The FDA also provides examples of what communications that it does NOT consider consistent with the label:

  • Information about a distinct indication for the treatment that is not included in the current label
  • Use of a product in a different population from the approved indication
  • Use of a product for a different stage or severity of the condition (e.g., discussing use of a product for severe pain when it is only approved for moderate pain)
  • Monotherapy use when approved use is solely in combination therapy
  • Changing the route of administration from the approved label
  • Modifying the strength, dosage or use regiment outside the approved labeling
  • Changing the dosage form (e.g., from a capsule to an oral solution)

When communications are consistent with a product’s label, the communications should still have appropriate evidentiary support, though the guidance is unclear about exactly what that level of support is. The guidance states that communications should be supported by “scientifically appropriate and statistically sound” data and analyses but doesn’t further specify what that means. Because the communication is consistent with the product’s label, the FDA indicates that the communication is not automatically false or misleading, but they are open to the possibility that it might be. The FDA states that certain post hoc analyses of pivotal trial data “could improve understanding of a product,” but they immediately provide an example where they would see such an analysis as misleading.4 Caution is warranted in communicating such post hoc analyses given this lack of clarity in the guidance.

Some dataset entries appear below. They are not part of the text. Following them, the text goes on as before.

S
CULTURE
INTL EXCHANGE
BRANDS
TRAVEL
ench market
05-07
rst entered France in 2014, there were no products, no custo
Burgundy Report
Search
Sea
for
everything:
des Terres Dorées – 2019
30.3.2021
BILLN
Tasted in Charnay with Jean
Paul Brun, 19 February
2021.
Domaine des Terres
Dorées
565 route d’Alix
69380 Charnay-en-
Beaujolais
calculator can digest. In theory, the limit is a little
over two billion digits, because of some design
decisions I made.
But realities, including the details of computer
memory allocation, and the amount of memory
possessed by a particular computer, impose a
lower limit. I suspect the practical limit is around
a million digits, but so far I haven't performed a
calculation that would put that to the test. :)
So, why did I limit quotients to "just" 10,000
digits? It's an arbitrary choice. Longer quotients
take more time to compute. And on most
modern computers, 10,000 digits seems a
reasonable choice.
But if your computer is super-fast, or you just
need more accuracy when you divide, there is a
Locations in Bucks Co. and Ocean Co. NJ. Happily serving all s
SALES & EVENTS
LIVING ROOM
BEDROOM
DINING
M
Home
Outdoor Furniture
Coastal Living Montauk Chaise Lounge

The guidance states that communications should be supported by “scientifically appropriate and statistically sound” data and analyses but doesn’t further specify what that means.

To ensure that communications are not false or misleading, the FDA recommends always doing the following information in such communications:

  • Clearly and prominently disclose the study design, methodology and any material limitations to that analysis
  • Present any inconsistent findings or unfavorable findings that would provide context for the communication
  • Include the information from the product’s label that is relevant to the communication (for example, include clinical trial results on adverse events when discussing postmarketing reports of adverse events)

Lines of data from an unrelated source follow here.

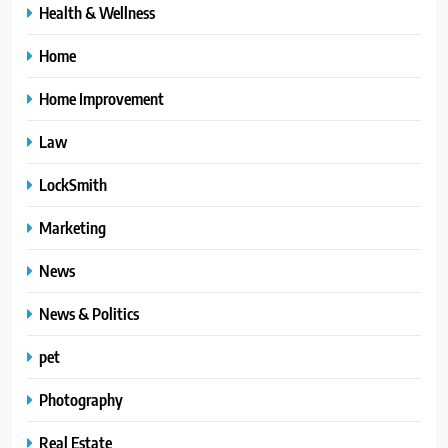
Health & Wellness
Home
Home Improvement
Law
LockSmith
Marketing
News
News & Politics
pet
Photography
Real Estate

The FDA notes that this list is not, nor is it intended to be, comprehensive and that companies must still evaluate every communication to ensure that they are not false or misleading and that they meet all the requirements associated with promotional communications in general.

In both of these guidances, the FDA is expanding the possibilities for what information companies can provide in areas that have been particularly difficult for them to navigate. While these guidances do not represent a drastic departure from the FDA’s previous positions, savvy marketers should be able to provide more valuable information to better inform the decisions of payors (in the case of HCEI) and individual healthcare providers and patients (in the case of communications consistent with the label).

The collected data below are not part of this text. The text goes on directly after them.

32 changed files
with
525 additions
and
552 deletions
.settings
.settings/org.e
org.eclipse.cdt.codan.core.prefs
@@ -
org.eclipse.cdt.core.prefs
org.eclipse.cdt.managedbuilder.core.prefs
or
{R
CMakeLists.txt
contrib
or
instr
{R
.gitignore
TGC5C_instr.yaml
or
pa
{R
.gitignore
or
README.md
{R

As with all guidance documents, these have been released in draft and are open to comment. As such, companies should thoroughly review the guidances and provide feedback to the FDA about areas where further clarity is needed or where a different position would better serve the public health.

This client advisory was prepared exclusively for Intouch Solutions by Dale Cooke of PhillyCooke Consulting. Neither PhillyCooke Consulting nor Intouch Solutions are law firms, and nothing in this advisory should be construed as offering legal advice or counsel.
1 Throughout this POV, the phrase “prescription drugs” is used, but it must be kept in mind that the FDA’s position on these issues affects biological products that are regulated as drugs, medical devices, and animal drugs (in some cases).
2 21 USC 502(a), as amended by FDAMA.
3 Though note that FDA Form 2253 has included a category for Formulary Economic and Formulary Kit as categories of material type for several years. The Payor Communications Guidance clearly states that the FDA does regard HCEI analyses as promotional communications subject to all of those requirements.
4 The specific example pulls individual elements from composite endpoints without being appropriately powered for the individual components.